O Quadro 4 traz uma consolidação das propriedades psicométricas, bem como nomenclaturas utilizadas nos dois estudos supracitados, evidenciando sua reorganização na quantidade de itens, alteração na nomenclatura dos fatores e consequente melhoria nos índices de consistência interna (Alpha de Cronbach).

Quadro 4 – Índices psicométricos da escala de Desempenho Humano no Trabalho Coelho Jr. et al. (2010)

N=257

Hollanda (2014) N=1294

Fator Itens Alpha de Cronbach Itens Alpha de Cronbach

Restrição ao Desempenho 3 0,60 3 0,88

Alinhamento Estratégico do

Desempenho --- --- 5 0,88

Execução e Avaliação das

Tarefas --- --- 9 0,89

Autogerenciamento do

Desempenho 8 0,90 13 0,93

Grau de Esforço e

Conhecimento das Tarefas 3 0,60 --- ---

Execução, Monitoramento e

Revisão do Desempenho 4 0,66 --- ---

Regulação do Desempenho 12 0,91 --- ----

Fonte: Elaboração do autor.

O primeiro fator, “Restrição ao desempenho”, retrata o quanto o indivíduo percebe falta de apoio e obstáculos ao seu desempenho, especialmente no que tange à relação entre a demanda de tarefas do dia-a-dia, o prazo estabelecido para sua realização e seus impactos sobre a qualidade do trabalho. Este fator permaneceu inalterado tanto no conteúdo dos itens que o compõem quanto na nomenclatura utilizada nos dois estudos. Contudo, observa-se que no estudo de Hollanda (2014), com uma amostra maior (N=1294), o índice de consistência interna Alpha

de Cronbach obtido mostrou-se mais satisfatório (0,88), se comparado com o seu estudo de validação (0,60) de Coelho Jr. et al. (2010).

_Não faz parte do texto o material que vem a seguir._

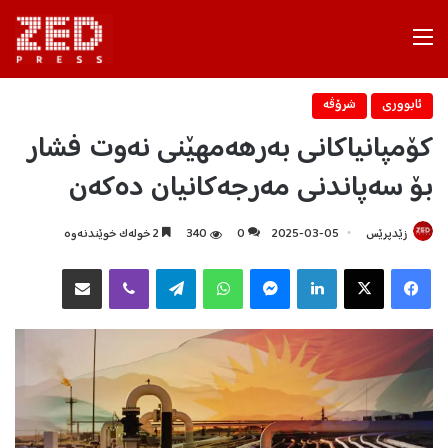
Menu
ئابووری
شرۆڤه‌
کۆمپانیاکانی بەرهەمهێنی نەوت فشار
بۆ سەپاندنی مەرجەکانیان دەکەن
زێدپرێس
2025-03-05
0
340
2 خولەک خوێندنەوە
Facebook
X
LinkedIn
Messenger
WhatsApp
Telegram
Viber
هاوبه‌شكردن به‌ ئیمه‌یڵ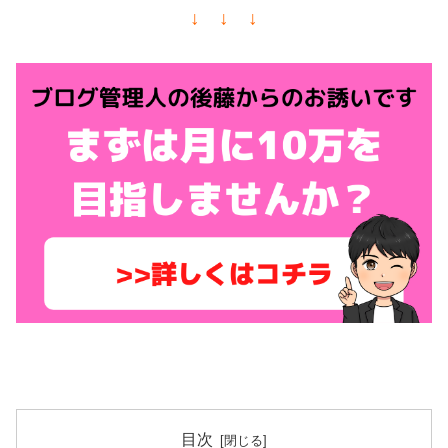
↓ ↓ ↓
目次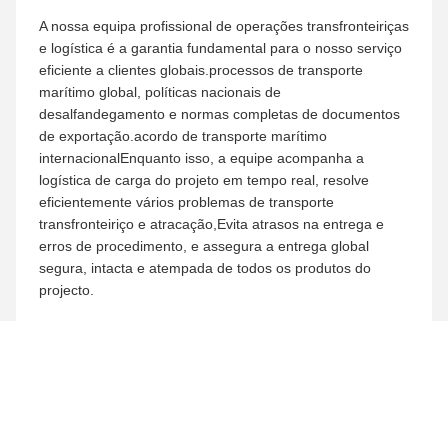
fragmentados, realizando a integração perfeita de design
criativo, otimização de engenharia, produção de precisão,
transporte global e supervisão de construção no
local.Cada membro da equipa adere ao princípio central
de
Baseado na excelência, baseado na confiança
,
tomando o profissionalismo como a base do serviço e a
qualidade como o núcleo do compromisso com todos os
parceiros globais.
Equipa profissional de design e engenharia
A nossa equipa de design e engenharia concentra-se na
criação colaborativa personalizada para projetos globais,
integrando perfeitamente a criatividade
artística,segurança estrutural e normas internacionais de
conformidade da construçãoA equipe é proficiente em
combinar estilos estéticos diversos de diferentes países e
regiões com tecnologia de engenharia profissional.Ao
mesmo tempo em que buscam uma apresentação
artística única e inovação paisagística, completam um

O segundo fator identificado, trata do grau de alinhamento entre o comportamento e ações individuais do trabalhador e os objetivos organizacionais, ou seja, o quanto o indivíduo percebe a contribuição do seu trabalho para o desempenho geral da organização e sua predisposição a reorienta-lo em função de novos direcionamentos da organização. Este fator foi intitulado “Alinhamento Estratégico do Desempenho” e surgiu a partir do reagrupamento de cinco itens do fator inicialmente nomeado “Regulação do Desempenho” por Coelho Jr. et al. (2010), o qual também apresentou bom índice de consistência interna (0,88).

O terceiro fator “Execução e Avaliação das Tarefas” busca abordar os conhecimentos necessários para a execução das tarefas, percepções sobre como se dá a execução das tarefas e a avaliação das mesmas pelo trabalhador. Este fator foi proposto no estudo de Hollanda (2014), com índice de consistência satisfatório (0,88), através da junção de dois fatores da escala original: “Execução, Monitoramento e Revisão do Desempenho” e “Grau de Esforço e Conhecimento das Tarefas”. Além dos itens destes fatores, também englobou-se dois itens de outros dois fatores da escala original.

O quarto fator identificado reflete a capacidade do indivíduo de administrar a execução e tarefas do próprio trabalho. O fator teve a nomenclatura mantida “Autogerenciamento do desempenho”, embora com a exclusão de um item que fora melhor agrupado no fator “Execução e Avaliação das Tarefas” e a inclusão de seis itens do fator “Regulação do Desempenho”. Com tais alterações na composição do fator, o mesmo apresentou uma evolução no índice de consistência interna de 0,90 (COELHO JR. et al., 2010) para 0,93 (HOLLANDA, 2014).